When you repeat the records, keep every word exact and drop each picture.

[Opening Material shown section]

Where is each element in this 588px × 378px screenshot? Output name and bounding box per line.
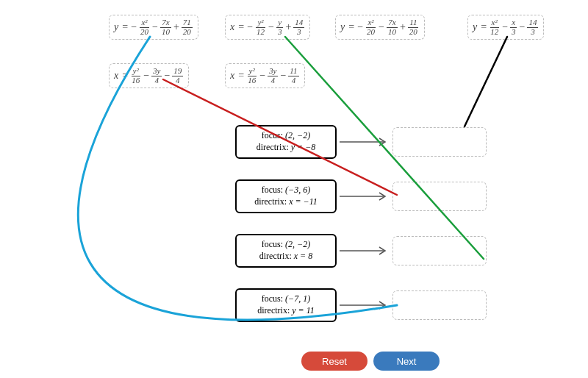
focus-value: (2, −2) — [285, 239, 310, 249]
directrix-lhs: x — [289, 196, 293, 207]
directrix-label: directrix: — [259, 251, 294, 261]
tile-lhs: x — [230, 21, 234, 33]
clue-box-3: focus: (2, −2) directrix: x = 8 — [235, 234, 337, 268]
equation-tile-c[interactable]: y =−x²20−7x10+1120 — [335, 15, 425, 40]
tile-rhs: =−y²12−y3+143 — [237, 18, 305, 36]
tile-rhs: =−x²20−7x10+1120 — [347, 18, 420, 36]
tile-rhs: =y²16−3y4−194 — [121, 67, 184, 85]
directrix-label: directrix: — [254, 196, 289, 207]
directrix-lhs: y — [291, 142, 295, 152]
directrix-label: directrix: — [257, 142, 291, 152]
directrix-rhs: 8 — [308, 251, 312, 261]
focus-value: (−7, 1) — [285, 293, 310, 304]
focus-label: focus: — [262, 130, 285, 140]
drop-slot-1[interactable] — [392, 127, 487, 157]
focus-value: (−3, 6) — [285, 185, 310, 195]
focus-value: (2, −2) — [285, 130, 310, 140]
next-button[interactable]: Next — [373, 352, 440, 371]
tile-lhs: y — [340, 21, 345, 33]
clue-box-4: focus: (−7, 1) directrix: y = 11 — [235, 288, 337, 322]
equation-tile-d[interactable]: y =x²12−x3−143 — [467, 15, 544, 40]
arrow-icon — [340, 133, 391, 151]
arrow-icon — [340, 296, 391, 314]
directrix-label: directrix: — [257, 305, 292, 315]
clue-box-2: focus: (−3, 6) directrix: x = −11 — [235, 179, 337, 213]
tile-lhs: y — [114, 21, 118, 33]
tile-lhs: y — [473, 21, 477, 33]
arrow-icon — [340, 188, 391, 205]
equation-tile-b[interactable]: x =−y²12−y3+143 — [225, 15, 310, 40]
focus-label: focus: — [262, 239, 285, 249]
drop-slot-2[interactable] — [392, 182, 487, 211]
focus-label: focus: — [262, 185, 285, 195]
drop-slot-4[interactable] — [392, 290, 487, 320]
clue-box-1: focus: (2, −2) directrix: y = −8 — [235, 125, 337, 159]
tile-rhs: =−x²20−7x10+7120 — [121, 18, 193, 36]
tile-rhs: =x²12−x3−143 — [479, 18, 539, 36]
drop-slot-3[interactable] — [392, 236, 487, 265]
directrix-rhs: −11 — [304, 196, 318, 207]
arrow-icon — [340, 242, 391, 260]
tile-lhs: x — [114, 70, 118, 82]
directrix-rhs: 11 — [306, 305, 315, 315]
directrix-rhs: −8 — [305, 142, 315, 152]
directrix-lhs: x — [294, 251, 298, 261]
equation-tile-e[interactable]: x =y²16−3y4−194 — [109, 63, 189, 88]
tile-rhs: =y²16−3y4−114 — [237, 67, 299, 85]
focus-label: focus: — [262, 293, 285, 304]
reset-button[interactable]: Reset — [301, 352, 368, 371]
directrix-lhs: y — [292, 305, 295, 315]
equation-tile-f[interactable]: x =y²16−3y4−114 — [225, 63, 305, 88]
tile-lhs: x — [230, 70, 234, 82]
equation-tile-a[interactable]: y =−x²20−7x10+7120 — [109, 15, 198, 40]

[Closing Material shown section]

> [Your solution]
Where is each element in this 588px × 378px screenshot? Output name and bounding box per line.
focus-value: (2, −2) — [285, 239, 310, 249]
directrix-lhs: x — [289, 196, 293, 207]
directrix-label: directrix: — [259, 251, 294, 261]
tile-lhs: x — [230, 21, 234, 33]
clue-box-3: focus: (2, −2) directrix: x = 8 — [235, 234, 337, 268]
equation-tile-c[interactable]: y =−x²20−7x10+1120 — [335, 15, 425, 40]
tile-rhs: =−y²12−y3+143 — [237, 18, 305, 36]
tile-rhs: =−x²20−7x10+1120 — [347, 18, 420, 36]
tile-rhs: =y²16−3y4−194 — [121, 67, 184, 85]
directrix-label: directrix: — [254, 196, 289, 207]
directrix-lhs: y — [291, 142, 295, 152]
directrix-label: directrix: — [257, 142, 291, 152]
directrix-rhs: 8 — [308, 251, 312, 261]
focus-value: (−7, 1) — [285, 293, 310, 304]
focus-label: focus: — [262, 130, 285, 140]
drop-slot-1[interactable] — [392, 127, 487, 157]
focus-value: (−3, 6) — [285, 185, 310, 195]
focus-value: (2, −2) — [285, 130, 310, 140]
next-button[interactable]: Next — [373, 352, 440, 371]
tile-lhs: y — [340, 21, 345, 33]
clue-box-4: focus: (−7, 1) directrix: y = 11 — [235, 288, 337, 322]
equation-tile-d[interactable]: y =x²12−x3−143 — [467, 15, 544, 40]
arrow-icon — [340, 133, 391, 151]
arrow-icon — [340, 296, 391, 314]
directrix-label: directrix: — [257, 305, 292, 315]
clue-box-2: focus: (−3, 6) directrix: x = −11 — [235, 179, 337, 213]
tile-lhs: y — [114, 21, 118, 33]
tile-lhs: y — [473, 21, 477, 33]
arrow-icon — [340, 188, 391, 205]
equation-tile-b[interactable]: x =−y²12−y3+143 — [225, 15, 310, 40]
focus-label: focus: — [262, 239, 285, 249]
drop-slot-2[interactable] — [392, 182, 487, 211]
focus-label: focus: — [262, 185, 285, 195]
drop-slot-4[interactable] — [392, 290, 487, 320]
clue-box-1: focus: (2, −2) directrix: y = −8 — [235, 125, 337, 159]
tile-rhs: =−x²20−7x10+7120 — [121, 18, 193, 36]
tile-rhs: =x²12−x3−143 — [479, 18, 539, 36]
drop-slot-3[interactable] — [392, 236, 487, 265]
directrix-rhs: −11 — [304, 196, 318, 207]
arrow-icon — [340, 242, 391, 260]
tile-lhs: x — [114, 70, 118, 82]
directrix-rhs: 11 — [306, 305, 315, 315]
directrix-rhs: −8 — [305, 142, 315, 152]
directrix-lhs: x — [294, 251, 298, 261]
equation-tile-e[interactable]: x =y²16−3y4−194 — [109, 63, 189, 88]
tile-rhs: =y²16−3y4−114 — [237, 67, 299, 85]
focus-label: focus: — [262, 293, 285, 304]
reset-button[interactable]: Reset — [301, 352, 368, 371]
directrix-lhs: y — [292, 305, 295, 315]
equation-tile-f[interactable]: x =y²16−3y4−114 — [225, 63, 305, 88]
tile-lhs: x — [230, 70, 234, 82]
equation-tile-a[interactable]: y =−x²20−7x10+7120 — [109, 15, 198, 40]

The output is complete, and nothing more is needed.